Coquico, Inc. v. Rodriguez-Miranda et al, 2009 WL 903954 (1st Cir. 2009) (Puerto Rico)
Judge Bruce M. Selya (Torruella/Leval joined) issued an order today in an infringement action that’s pretty darn funny, at least as far as appellate decisions go. The introduction of the facts speaks for itself:
A famous fairy tale, of ancient vintage, tells of an ugly frog who, when befriended by a beautiful damsel, turns into a handsome prince, marries his rescuer, and (presumably) lives happily ever after. The coquí is a tree frog indigenous to Puerto Rico. Plaintiff-appellee Coquico, Inc. has not yet managed to turn the coquí into an imperial presence. It has, however, fashioned a popular stuffed-animal rendering of the coquí and, thus, turned the frog into dollars.
Coquico secured a copyright on its stuffed animal to protect this amphibian revenue source. When the defendants, [Defendants] began selling a competing coquí, Coquico sued for, among other things, copyright infringement. The district court preliminarily enjoined the defendants from infringing Coquico’s copyright. [citation omitted]
Scènes à faire and merger
The Defendants appealed the preliminary injunction arguing that Coquico was unlikely to succeed on its claim because the district court failed to restrict its infringement analysis to the elements of the original work that warrant exclusive rights.

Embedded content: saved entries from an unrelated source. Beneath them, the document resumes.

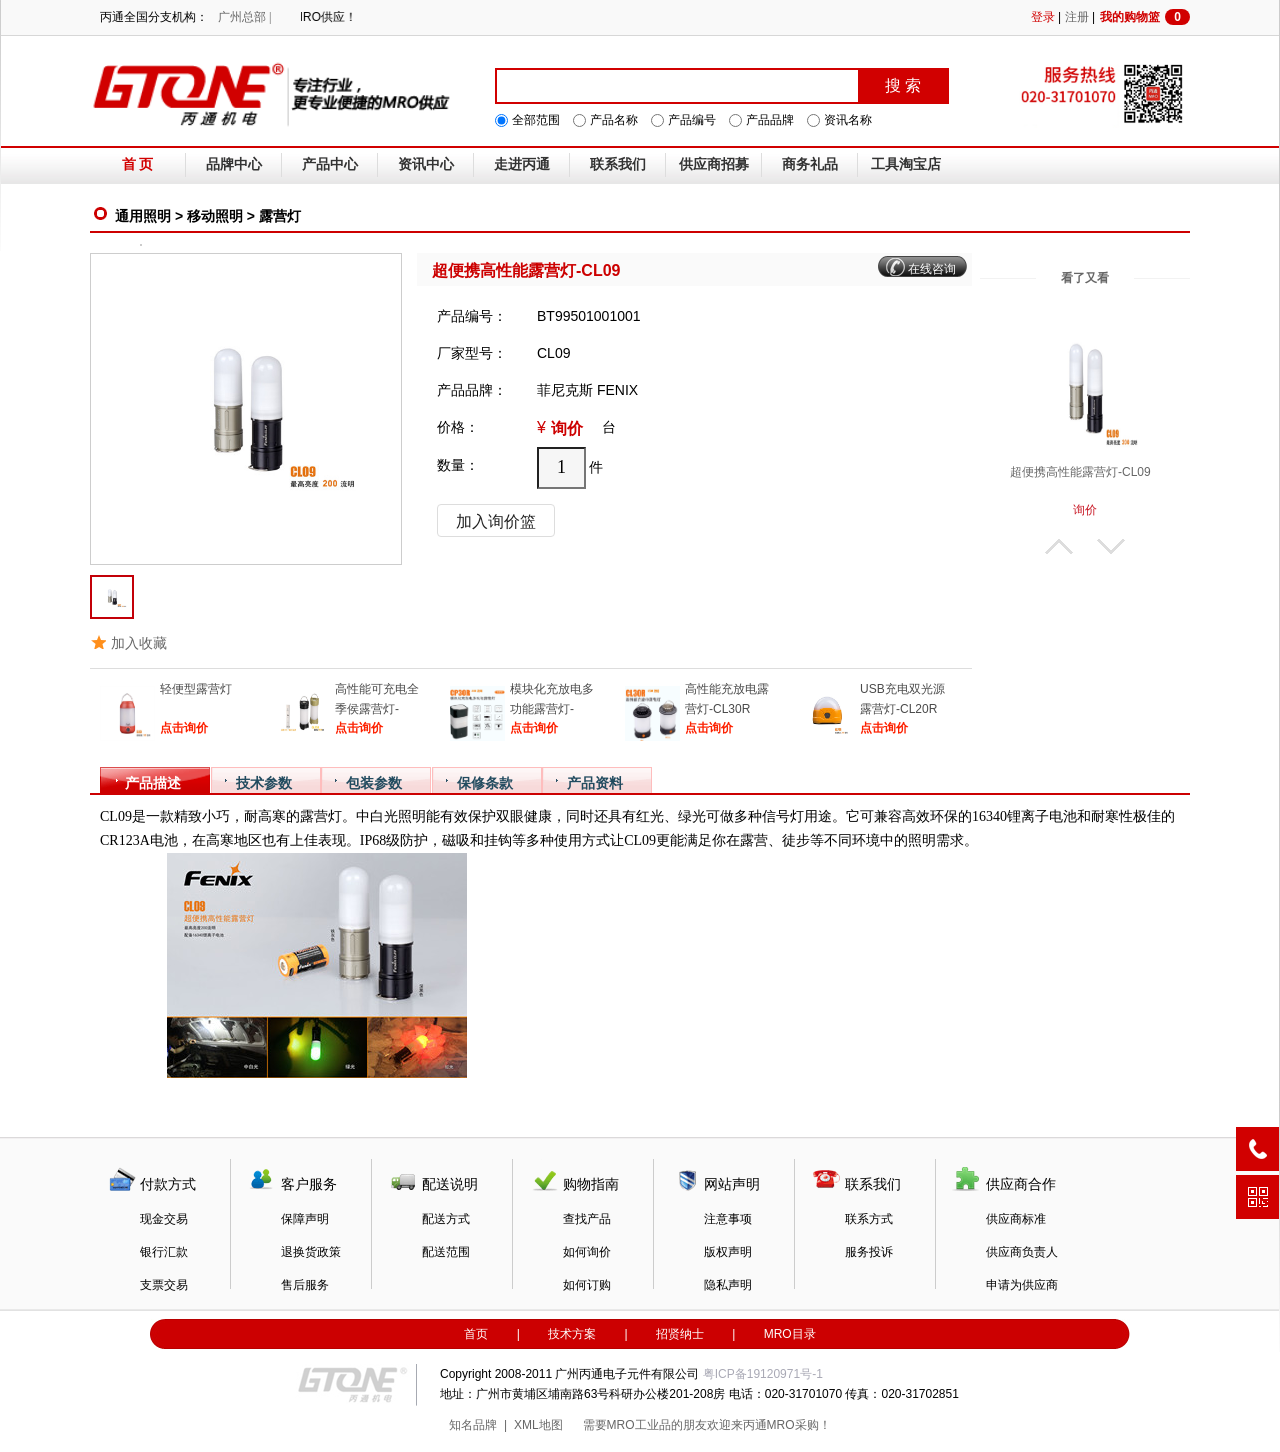 Image resolution: width=1280 pixels, height=1452 pixels. What do you see at coordinates (1016, 1219) in the screenshot?
I see `供应商标准` at bounding box center [1016, 1219].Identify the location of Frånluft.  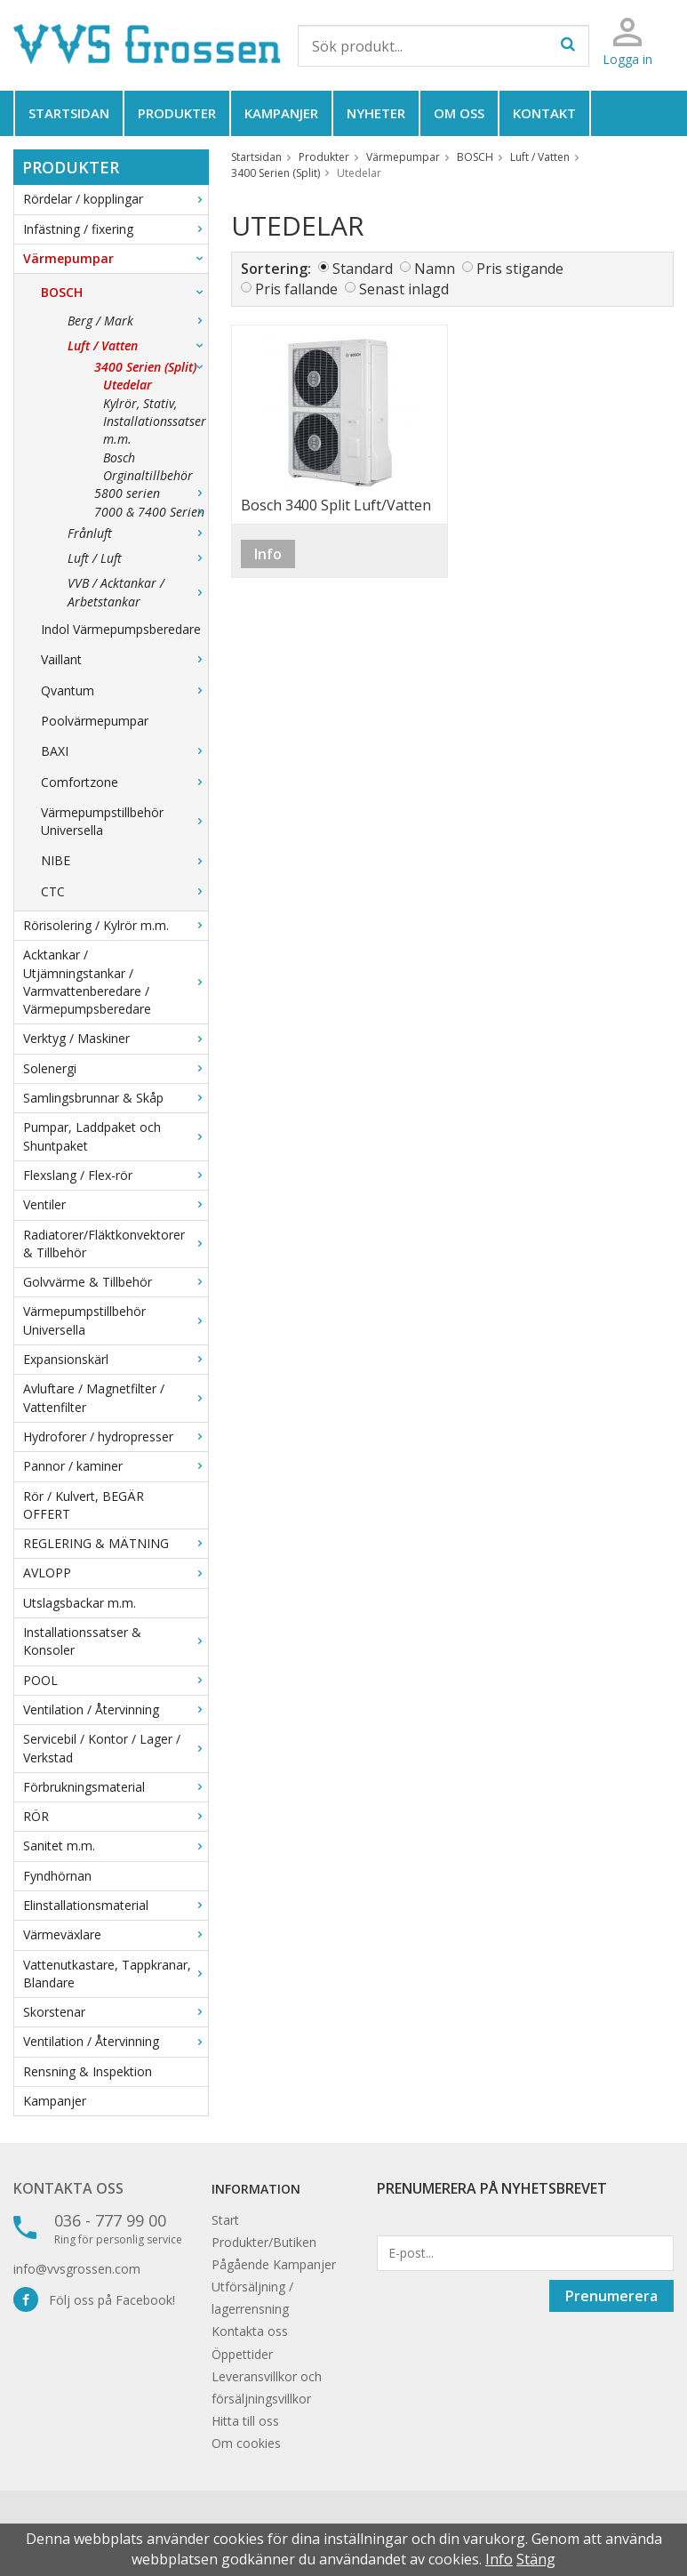
(138, 533).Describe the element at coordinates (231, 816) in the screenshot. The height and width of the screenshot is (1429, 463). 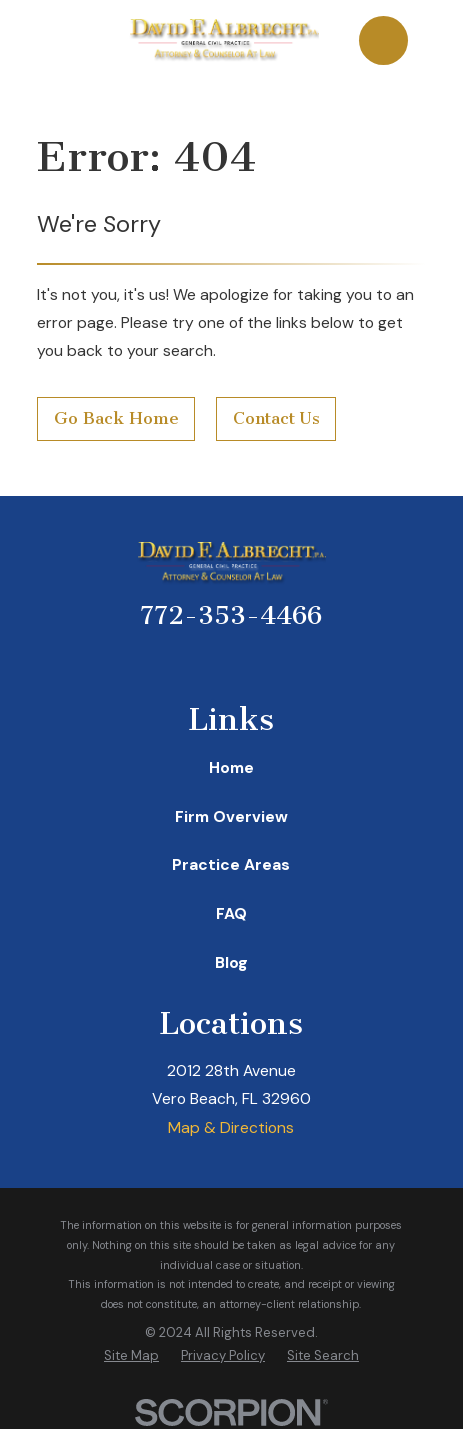
I see `Firm Overview` at that location.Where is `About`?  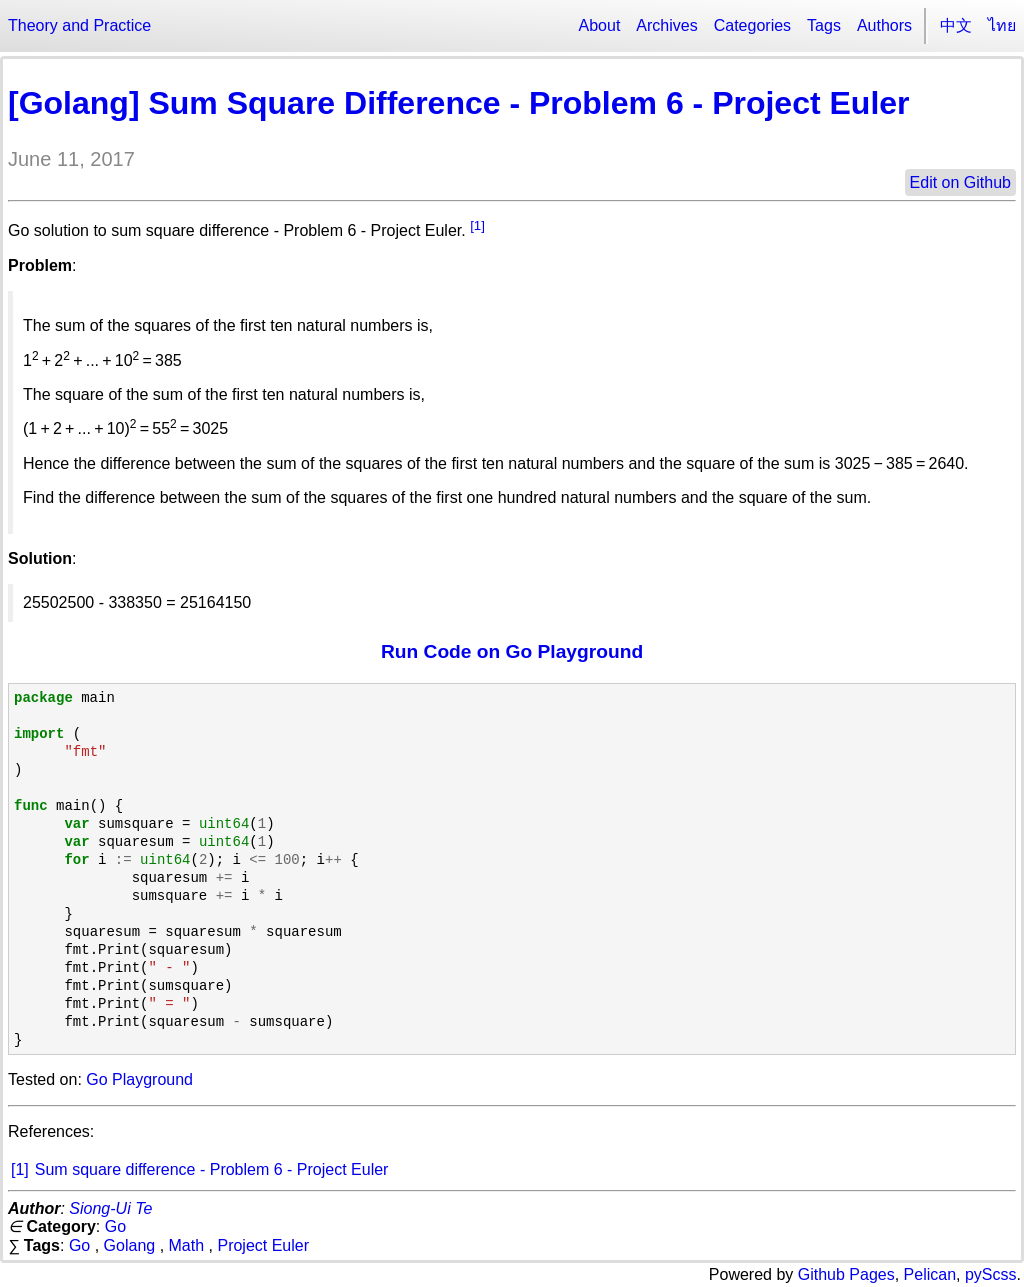 About is located at coordinates (600, 25).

A court normally should commence its evaluation of this type of defense by dissecting the copyrighted work and separating its original expressive elements from its unprotected content. In performing this dissection, the court should not lose sight of the forest for the trees; that is, it should take pains not to focus too intently on particular unprotected elements at the expense of a work’s overall protected expression. [citation omitted, emphasis added]
* * * * *
There is no evidence in the record demonstrating that Común mirrors any particular coquí in nature. What evidence there is about the coquí in nature suggests the contrary: the coquí común exists in myriad shades of beige, brown, and tan; coquíes can and do strike a wide variety of poses; coquíes do not have embedded flags; a stuffed-animal rendering of a coquí need not have Común’s precise dimensions (which depart dramatically from those of coquíes in nature); and, finally, the actual coquí has no stitching (and, relatedly, many different stitching patterns can be used to construct stuffed animals). To cinch the matter, the record is replete with stuffed-animal depictions of coquíes that bear little resemblance to Común.
No substantial similarity
Secondly, the defendants argued that the shared qualities of the two plush toys didn’t rise to the level of substantial similarity because the work only merited a thin copyright.
[T]he defendants contend that Coquico’s copyright is not very robust because Común purports to mimic a wild animal (and, thus, an object in the public domain). This contention represents a triumph of hope over reason. The simple truth is that even a realistic reproduction of a natural phenomenon may enjoy copyright protection.
The determining factors are whether the work possesses original expressive elements and whether the alleged infringer has copied those elements, as opposed to gleaning them from the phenomenon in nature. The elements of original expression that we have catalogued above show beyond hope of contradiction that this is a case in which art imitates nature to a degree-but without forfeiting copyright protection. [citation omitted]
The First Circuit affirmed, finding that the district court was warranted in deciding that Coquico had a high probability of prevailing on the substantial similarity analysis, and the infringement action.